Le gouvernement afghan a annoncé mercredi la création de milices locales chargées de défendre leurs villages contre les talibans, une initiative proche des milices anti-Al-Qaïda utilisées avec succès en Irak par l'armée américaine pour enrayer l'insurrection.

«Il s'agit d'une force de police locale. Ils assureront la sécurité de leurs maisons, de leurs hôpitaux et écoles, de leurs routes», a déclaré le vice-ministre de l'Intérieur, Mohammad Munir Mangal, lors d'une conférence de presse. «Nous avons travaillé main dans la main» avec les forces internationales pour finaliser ce projet, a-t-il précisé.

Ce programme, soutenu par l'armée américaine, est déjà en cours dans les provinces du Wardak (centre) et de l'Oruzgan (sud), des bastions de l'insurrection menée par les talibans. «Il sera étendu très vite au reste du pays», notamment dans le sud, le sud-ouest et l'est du pays, où se trouvent les fiefs insurgés les plus durs, a promis le vice-ministre.

M. Mangal a évoqué une force de 10 000 hommes, sans préciser si cela devait augmenter par la suite. Un chiffre modeste au regard de la taille de l'armée (134 000 hommes actuellement) et de la police (100 000 hommes), qui peinent déjà à maintenir la sécurité dans la pays sans les forces internationales.

Ces nouvelles forces dépendront du ministère de l'Intérieur et toucheront l'équivalent de 60% du salaire des policiers, qui perçoivent environ 200 dollars en bas de l'échelle.

Ils seront formés pendant trois semaines par des officiers de police et équipés en armes, à moins «qu'ils n'apportent les leurs», selon M. Mangal.

Le commandant des forces américaines et internationales, le général David Petraeus, et le président afghan Hamid Karzaï avaient trouvé un accord début juillet sur la création de cette «force de police locale».
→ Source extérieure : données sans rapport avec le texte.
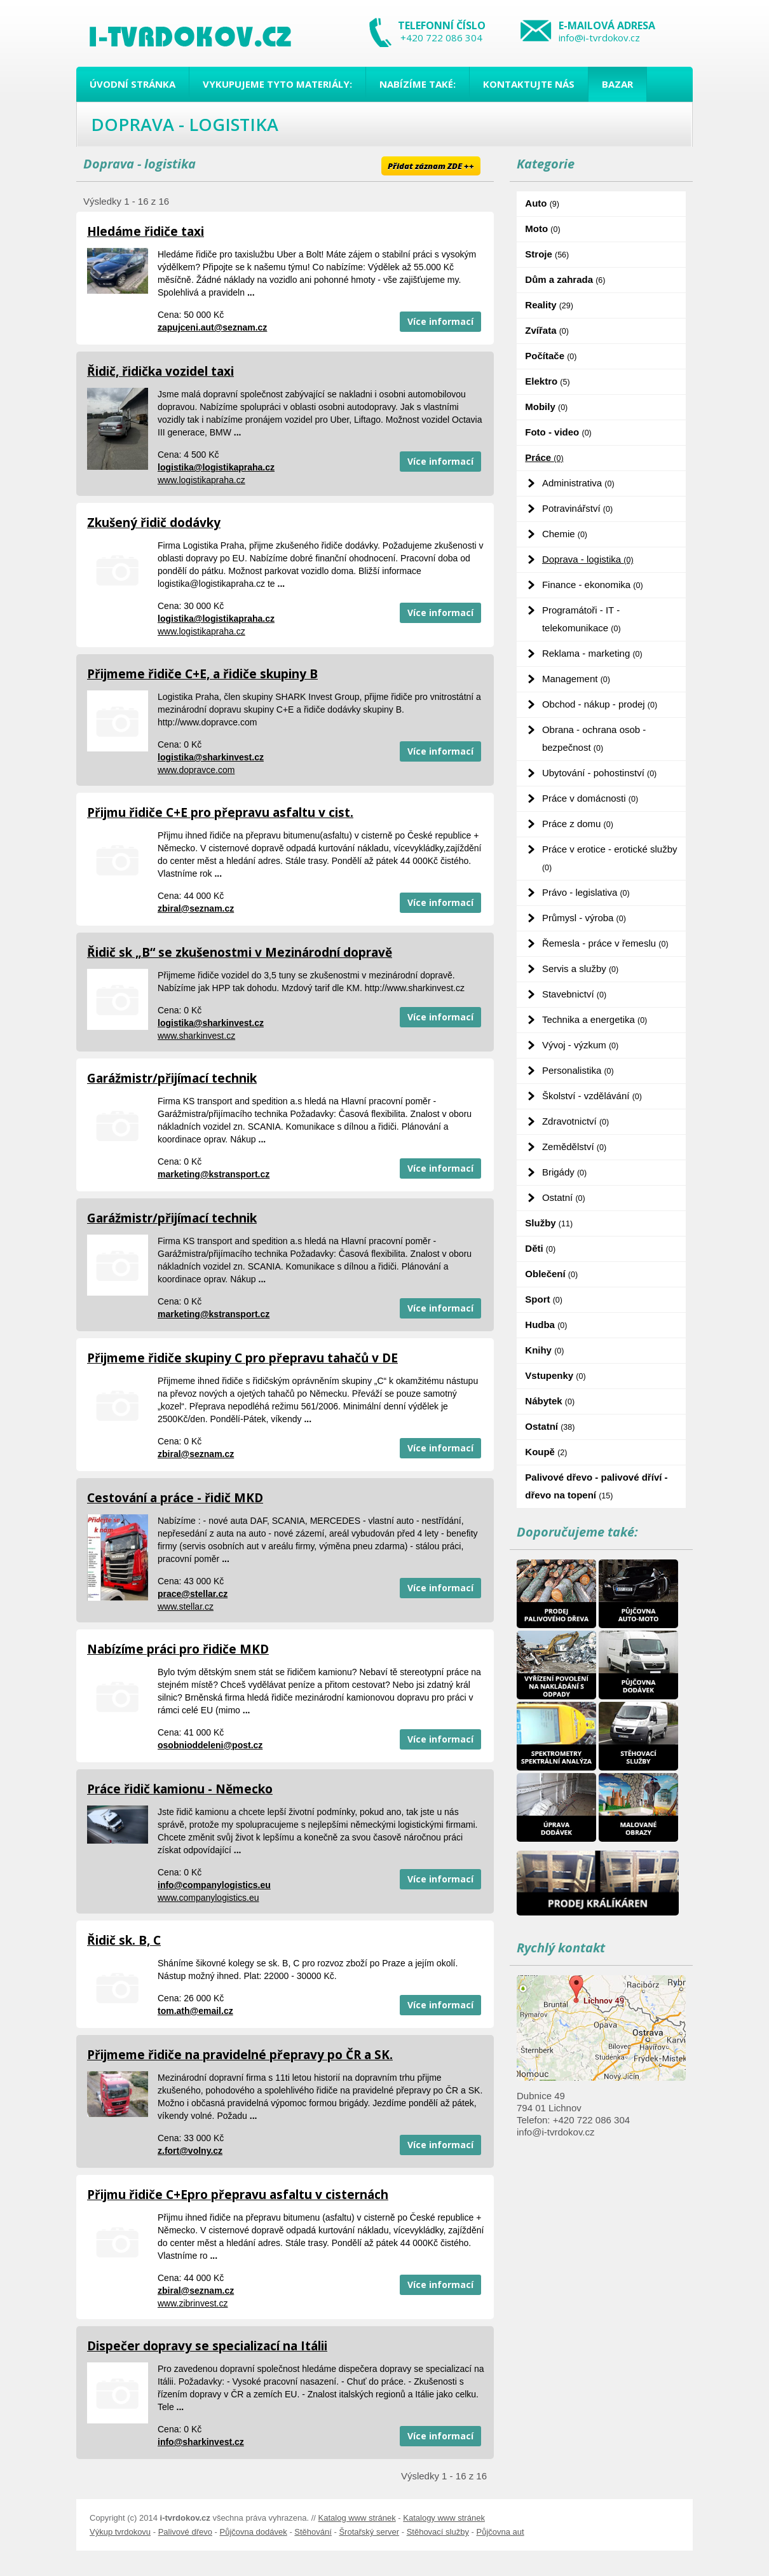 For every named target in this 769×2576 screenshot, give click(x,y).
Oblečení (551, 1273)
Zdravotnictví (575, 1121)
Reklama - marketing (592, 653)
Les États-Unis cherchaient en effet depuis 2009 à favoriser la création de ces milices dans l'espoir de favoriser une rébellion tribale à grande échelle contre les insurgés.

Mais le président Karzaï estimait à l'époque qu'il s'agissait d'une «mauvaise idée» qui allait «encore plus ruiner le pays».

Nombre d'observateurs soulignaient qu'il valait mieux renforcer la police, souvent considérée comme inefficace et très corrompue, et l'armée plutôt que refaire l'erreur du gouvernement pro-soviétique de la fin des années 1980.

Pour appuyer ses forces de sécurité défaillantes, celui-ci avait créé des milices tribales qui finirent par se retourner contre lui, ouvrant la voie à une féroce guerre civile à laquelle elles se livrèrent de bon coeur.

Aujourd'hui, le gouvernement prend bien soin de parler de «force de police» placée sous le commandement du ministère de l'Intérieur, et non de «milices tribales».

Le général Ben Hodges, responsable des opérations des forces armées américaines dans le sud afghan, avait indiqué début juin à l'AFP que les forces spéciales américaines aidaient déjà des villages afghans à organiser leur propre protection contre les talibans, notamment dans l'instable district d'Arghandab, dans la province de Kandahar (sud), fief des talibans.

Cette stratégie rappelle celle soutenue par l'armée américaine, dont le général Petraeus lui-même, en Irak à partir de septembre 2006 avec la création des milices Sahwas («Réveil» en arabe) composées d'anciens insurgés sunnites reconvertis dans la lutte contre Al-Qaïda. Ces agents irakiens avaient largement contribué à la stratégie de contre-insurrection du général David Petraeus, alors commandant des forces américaines en Irak, qui a permis une baisse progressif des violences en Irak.